* [Your assignment]
One number is the whole answer: how many lines of the material hold "back".
*-*-*
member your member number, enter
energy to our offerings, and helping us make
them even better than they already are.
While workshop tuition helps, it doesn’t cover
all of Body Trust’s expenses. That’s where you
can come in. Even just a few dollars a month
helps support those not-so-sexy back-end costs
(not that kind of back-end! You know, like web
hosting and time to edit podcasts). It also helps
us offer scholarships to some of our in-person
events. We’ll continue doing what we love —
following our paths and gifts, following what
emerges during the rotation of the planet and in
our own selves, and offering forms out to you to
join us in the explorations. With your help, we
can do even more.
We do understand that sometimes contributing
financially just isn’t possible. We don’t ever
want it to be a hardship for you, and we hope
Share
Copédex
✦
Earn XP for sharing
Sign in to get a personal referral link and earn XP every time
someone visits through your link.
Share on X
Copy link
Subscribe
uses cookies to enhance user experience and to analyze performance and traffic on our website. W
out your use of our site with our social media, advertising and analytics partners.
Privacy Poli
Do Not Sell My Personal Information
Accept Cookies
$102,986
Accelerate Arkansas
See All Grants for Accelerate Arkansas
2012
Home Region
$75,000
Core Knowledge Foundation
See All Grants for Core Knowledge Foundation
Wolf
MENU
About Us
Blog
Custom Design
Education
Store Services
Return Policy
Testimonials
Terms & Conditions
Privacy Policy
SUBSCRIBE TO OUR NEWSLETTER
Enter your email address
*-*-*
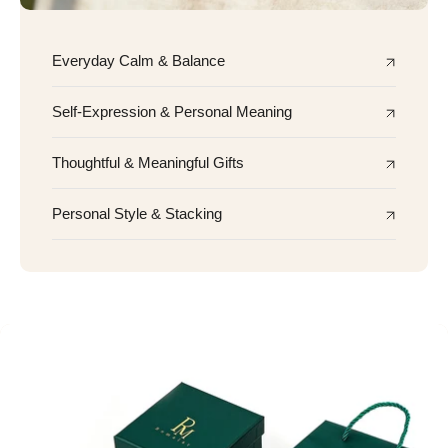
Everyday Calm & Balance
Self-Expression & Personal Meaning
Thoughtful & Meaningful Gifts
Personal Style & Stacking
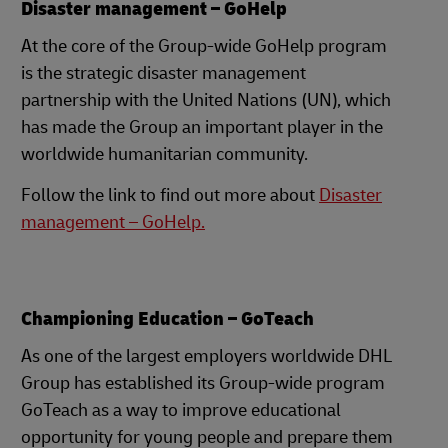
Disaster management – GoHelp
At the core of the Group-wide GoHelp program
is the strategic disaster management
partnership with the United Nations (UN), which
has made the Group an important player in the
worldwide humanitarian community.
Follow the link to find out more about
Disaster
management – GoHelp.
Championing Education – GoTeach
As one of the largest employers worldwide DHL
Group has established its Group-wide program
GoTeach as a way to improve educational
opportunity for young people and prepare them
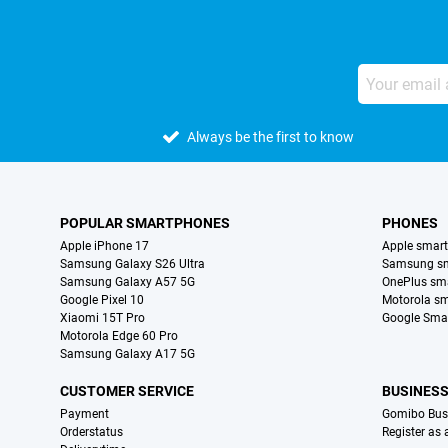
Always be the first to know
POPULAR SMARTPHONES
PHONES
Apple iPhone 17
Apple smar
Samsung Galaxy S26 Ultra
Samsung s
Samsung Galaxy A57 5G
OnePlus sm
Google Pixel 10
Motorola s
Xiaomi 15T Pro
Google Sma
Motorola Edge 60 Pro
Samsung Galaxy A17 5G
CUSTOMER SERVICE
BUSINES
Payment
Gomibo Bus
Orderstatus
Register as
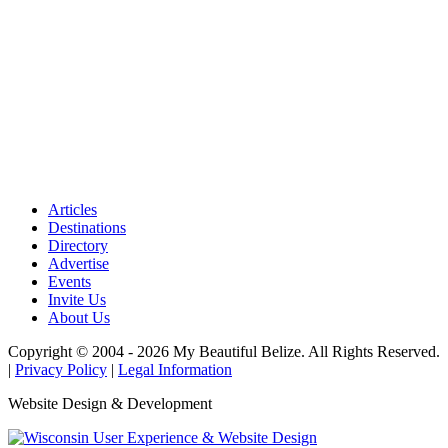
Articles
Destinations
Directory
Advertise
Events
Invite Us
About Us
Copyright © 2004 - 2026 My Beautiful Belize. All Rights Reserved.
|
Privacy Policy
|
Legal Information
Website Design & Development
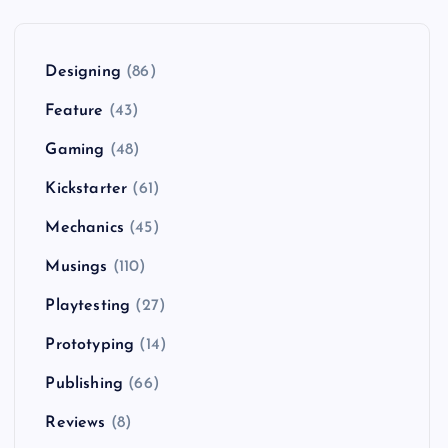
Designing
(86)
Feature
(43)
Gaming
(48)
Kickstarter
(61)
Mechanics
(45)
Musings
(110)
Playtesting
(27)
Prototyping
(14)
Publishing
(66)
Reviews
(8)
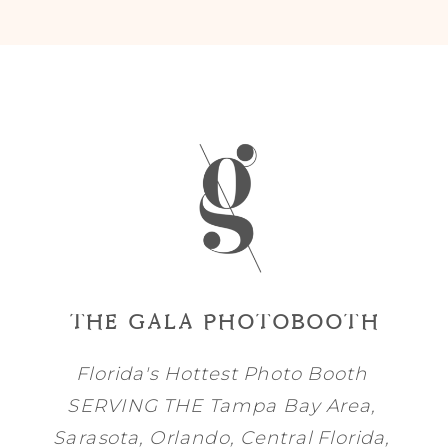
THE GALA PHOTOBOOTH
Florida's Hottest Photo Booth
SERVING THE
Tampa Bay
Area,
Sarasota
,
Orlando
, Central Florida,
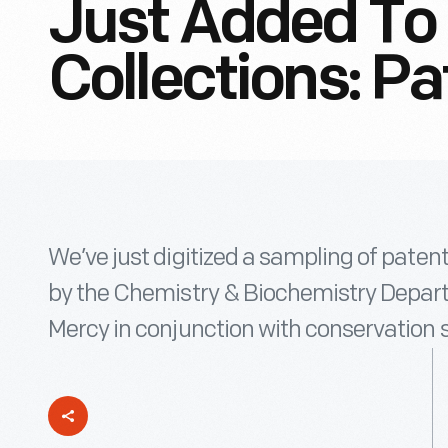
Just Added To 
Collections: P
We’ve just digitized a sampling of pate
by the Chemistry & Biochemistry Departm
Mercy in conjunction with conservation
*-*-*
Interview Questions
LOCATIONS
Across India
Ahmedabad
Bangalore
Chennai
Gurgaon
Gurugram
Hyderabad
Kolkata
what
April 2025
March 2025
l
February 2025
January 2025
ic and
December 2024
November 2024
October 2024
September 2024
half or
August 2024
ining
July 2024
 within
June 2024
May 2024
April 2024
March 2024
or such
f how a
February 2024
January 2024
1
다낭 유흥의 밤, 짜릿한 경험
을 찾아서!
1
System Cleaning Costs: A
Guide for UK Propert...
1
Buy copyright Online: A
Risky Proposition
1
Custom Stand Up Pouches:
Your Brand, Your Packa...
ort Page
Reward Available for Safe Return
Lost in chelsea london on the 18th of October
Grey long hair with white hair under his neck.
*-*-*
* [Task response]
2